- [Exercise aim] Without including any image, retype the records word for word.

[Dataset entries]
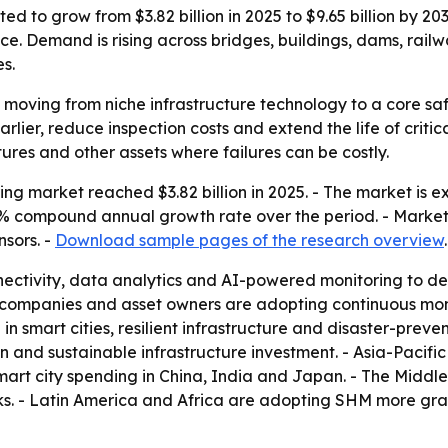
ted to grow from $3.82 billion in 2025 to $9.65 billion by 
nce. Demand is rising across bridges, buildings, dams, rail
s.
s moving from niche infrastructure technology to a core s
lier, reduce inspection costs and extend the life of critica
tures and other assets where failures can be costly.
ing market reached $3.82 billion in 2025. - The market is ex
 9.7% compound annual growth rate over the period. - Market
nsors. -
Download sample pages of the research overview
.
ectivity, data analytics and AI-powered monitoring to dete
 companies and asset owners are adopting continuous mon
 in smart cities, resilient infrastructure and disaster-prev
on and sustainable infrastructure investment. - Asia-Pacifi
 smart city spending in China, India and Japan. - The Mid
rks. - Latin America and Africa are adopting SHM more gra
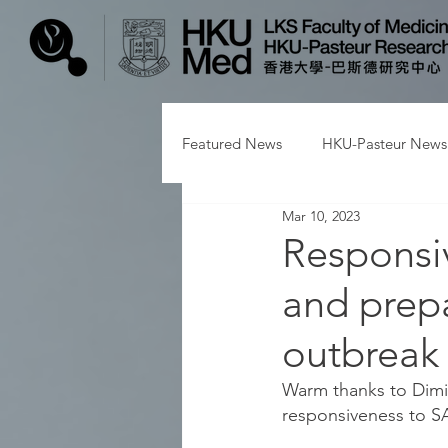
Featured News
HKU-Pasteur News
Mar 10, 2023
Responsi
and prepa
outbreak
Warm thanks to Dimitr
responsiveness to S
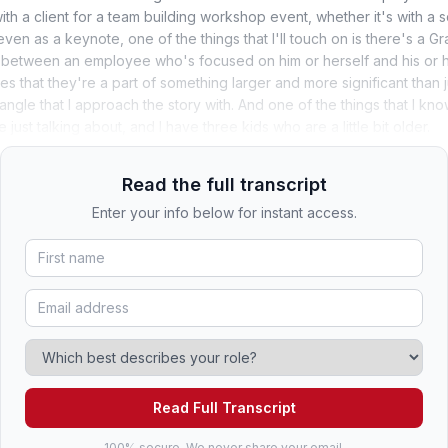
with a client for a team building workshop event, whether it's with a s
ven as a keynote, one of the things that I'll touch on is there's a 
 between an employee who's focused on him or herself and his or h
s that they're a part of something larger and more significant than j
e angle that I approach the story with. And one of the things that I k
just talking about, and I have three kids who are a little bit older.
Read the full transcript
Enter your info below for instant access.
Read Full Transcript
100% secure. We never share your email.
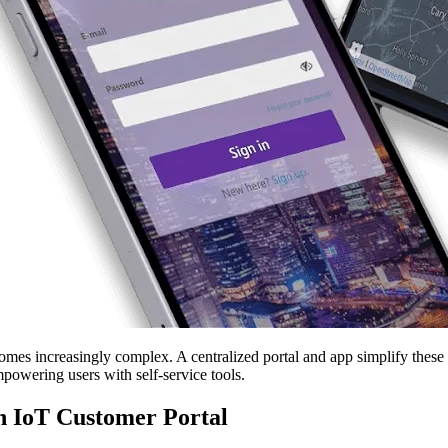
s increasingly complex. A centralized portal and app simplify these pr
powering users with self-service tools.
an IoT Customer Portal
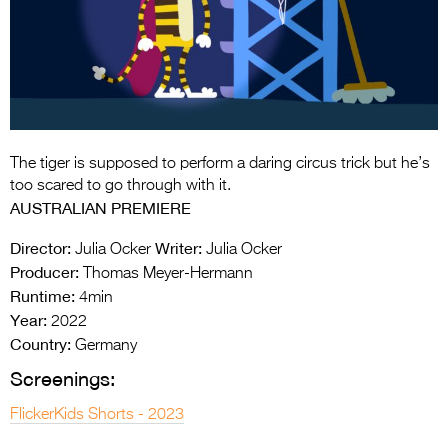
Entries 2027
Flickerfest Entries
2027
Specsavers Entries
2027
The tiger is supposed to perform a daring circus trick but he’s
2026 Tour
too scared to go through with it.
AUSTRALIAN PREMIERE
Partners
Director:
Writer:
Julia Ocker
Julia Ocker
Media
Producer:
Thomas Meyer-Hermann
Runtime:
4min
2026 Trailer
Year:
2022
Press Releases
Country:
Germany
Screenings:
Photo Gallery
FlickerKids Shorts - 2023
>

- [Answer to this task]
ted to grow from $3.82 billion in 2025 to $9.65 billion by 
nce. Demand is rising across bridges, buildings, dams, rail
s.
s moving from niche infrastructure technology to a core s
lier, reduce inspection costs and extend the life of critica
tures and other assets where failures can be costly.
ing market reached $3.82 billion in 2025. - The market is ex
 9.7% compound annual growth rate over the period. - Market
nsors. -
Download sample pages of the research overview
.
ectivity, data analytics and AI-powered monitoring to dete
 companies and asset owners are adopting continuous mon
 in smart cities, resilient infrastructure and disaster-prev
on and sustainable infrastructure investment. - Asia-Pacifi
 smart city spending in China, India and Japan. - The Mid
rks. - Latin America and Africa are adopting SHM more gra
Featured News
HKU-Pasteur News
Mar 10, 2023
Responsi
and prepa
outbreak
Warm thanks to Dimitr
responsiveness to S
with a client for a team building workshop event, whether it's with a s
ven as a keynote, one of the things that I'll touch on is there's a 
 between an employee who's focused on him or herself and his or h
s that they're a part of something larger and more significant than j
e angle that I approach the story with. And one of the things that I k
just talking about, and I have three kids who are a little bit older.
Read the full transcript
Enter your info below for instant access.
Read Full Transcript
100% secure. We never share your email.
s increasingly complex. A centralized portal and app simplify these pr
powering users with self-service tools.
an IoT Customer Portal
Entries 2027
Flickerfest Entries
2027
Specsavers Entries
2027
The tiger is supposed to perform a daring circus trick but he’s
2026 Tour
too scared to go through with it.
AUSTRALIAN PREMIERE
Partners
Director:
Writer:
Julia Ocker
Julia Ocker
Media
Producer:
Thomas Meyer-Hermann
Runtime:
4min
2026 Trailer
Year:
2022
Press Releases
Country:
Germany
Screenings:
Photo Gallery
FlickerKids Shorts - 2023
>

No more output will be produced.